Santé Le Diabète, cette large menace pour le développement mondial

Cette maladie chronique, c’est le diabète, dont les taux d’incidence dans le monde ne cessent de progresser, selon l’Organisation mondiale de la santé (OMS). Bien que les causes de cette augmentation soient multiples, la hausse du nombre de personnes touchées par le diabète de type 2 (la forme la plus fréquente) est étroitement corrélée à la surcharge pondérale, l’obésité ou la sédentarité.

Aujourd’hui, Haïti est le seul pays d’Amérique latine où l’indice de masse corporelle (IMC) moyen des adultes est inférieur à 25 (le haut de la fourchette de poids saine) tandis que, dans de nombreux autres pays et, notamment, dans les Caraïbes, l’IMC moyen oscille entre 28 et 29, le seuil avant l’obésité.

Vu le contexte, cette évolution pourrait être une véritable bombe à retardement pour l’avenir de la région.

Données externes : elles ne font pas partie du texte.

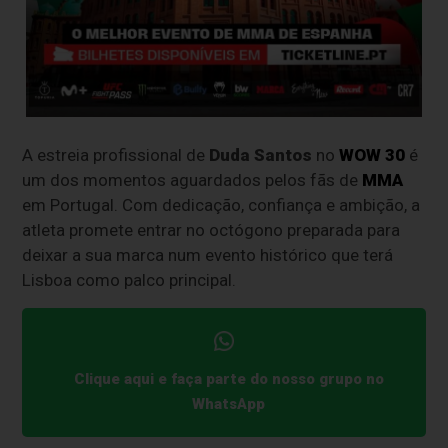
A estreia profissional de
Duda Santos
no
WOW 30
é
um dos momentos aguardados pelos fãs de
MMA
em Portugal. Com dedicação, confiança e ambição, a
atleta promete entrar no octógono preparada para
deixar a sua marca num evento histórico que terá
Lisboa como palco principal.
Clique aqui e faça parte do nosso grupo no
WhatsApp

Au-delà du coût des traitements, qui constitue un fardeau considérable pour les services nationaux de santé, le diabète et d’autres maladies non transmissibles perturbent profondément la productivité, entre autres à cause des journées de travail perdues ou raccourcies.

Une crise en vue ?

Dans les Caraïbes, où un habitant sur huit est diabétique et où les maladies non transmissibles sont responsables de quatre décès sur cinq, les premiers signes d’une crise imminente sont déjà patents.

Dans les Caraïbes orientales, le coût annuel du traitement d’une personne diabétique est 1,2 fois supérieur aux dépenses annuelles de santé par habitant, sachant que les pauvres doivent supporter un fardeau financier disproportionné.

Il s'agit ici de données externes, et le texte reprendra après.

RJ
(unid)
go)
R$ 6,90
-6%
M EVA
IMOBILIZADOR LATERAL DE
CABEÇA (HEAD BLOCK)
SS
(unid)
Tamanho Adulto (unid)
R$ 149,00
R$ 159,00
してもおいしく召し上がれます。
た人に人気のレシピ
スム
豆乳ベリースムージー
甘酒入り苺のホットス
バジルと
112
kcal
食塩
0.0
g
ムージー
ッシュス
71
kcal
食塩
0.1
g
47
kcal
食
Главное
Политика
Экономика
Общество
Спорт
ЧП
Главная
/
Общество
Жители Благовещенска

À Sainte-Lucie, avec plus de la moitié de la population en surpoids, les ménages consacrent en moyenne 36 % de leurs revenus annuels à la santé. Mais la charge n’est pas la même pour tous : les ménages les plus démunis finissent par débourser, en proportion, nettement plus que les autres puisque, selon une étude récente sur les soins de santé dans les Caraïbes, ils y consacrent 48 % de leur revenu, contre 20 % seulement pour les ménages les plus aisés.

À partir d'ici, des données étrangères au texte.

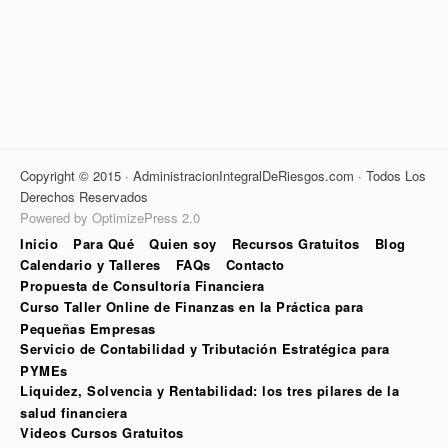
Copyright © 2015 · AdministracionIntegralDeRiesgos.com · Todos Los
Derechos Reservados
Powered by OptimizePress 2.0
Inicio
Para Qué
Quien soy
Recursos Gratuitos
Blog
Calendario y Talleres
FAQs
Contacto
Propuesta de Consultoría Financiera
Curso Taller Online de Finanzas en la Práctica para
Pequeñas Empresas
Servicio de Contabilidad y Tributación Estratégica para
PYMEs
Liquidez, Solvencia y Rentabilidad: los tres pilares de la
salud financiera
Videos Cursos Gratuitos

Sans compter que les pauvres sont en général rémunérés à l’heure, ce qui signifie que s’ils travaillent moins par jour ou s’ils doivent s’absenter, le revenu du ménage en pâtit. Par ailleurs, chez les patients atteints d’une maladie non transmissible, les consultations chez le médecin tendent à augmenter de 20 %.

Dans le même temps, les Caraïbes sont aussi confrontées à une pénurie inquiétante de personnel spécialisé dans la prévention et le traitement de ces affections.

Selon une recherche de la Banque mondiale, l’île de Sainte-Lucie ne compterait qu’un seul infirmier spécialisé en diabétologie alors que cette maladie touche 10 % de la population. Le pays ne fait pas exception : toute la région connaît des lacunes similaires dans la mesure où la hausse rapide des taux de prévalence n’est pas allée de pair avec une spécialisation accrue du personnel soignant.

Même si les Caraïbes connaissent le taux de prévalence le plus élevé de la région, aucun pays n’est épargné par l’évolution du profil épidémiologique, où les maladies non transmissibles prennent le pas sur les affections transmissibles.

Mieux vaut prévenir que guérir

En 2010, l’Assemblée générale des Nations Unies adoptait une résolution sur la prévention et la lutte contre les maladies non transmissibles, qui soulignait l’impact de notre mode de vie moderne sur la santé et la qualité de la vie et appelait à accorder davantage d’attention au suivi et au contrôle de ces pathologies.

Autrement dit, plutôt que de s’attacher uniquement au traitement proprement dit et aux symptômes, cette résolution plaidait pour un changement de mode de vie (activité physique accrue, alimentation saine et surveillance du poids), de manière à pouvoir mieux gérer la maladie — voire prévenir son apparition — parmi les groupes à risque.

Une résolution qui tombait à point nommé pour l’Amérique latine et les Caraïbes : selon des chiffres de l’OMS, entre 20 et 40 % des Latino-Américains ne sont pas assez actifs au quotidien et, plus inquiétant, entre 78 et 91 % des 11-17 ans ne font pas suffisamment d’exercice.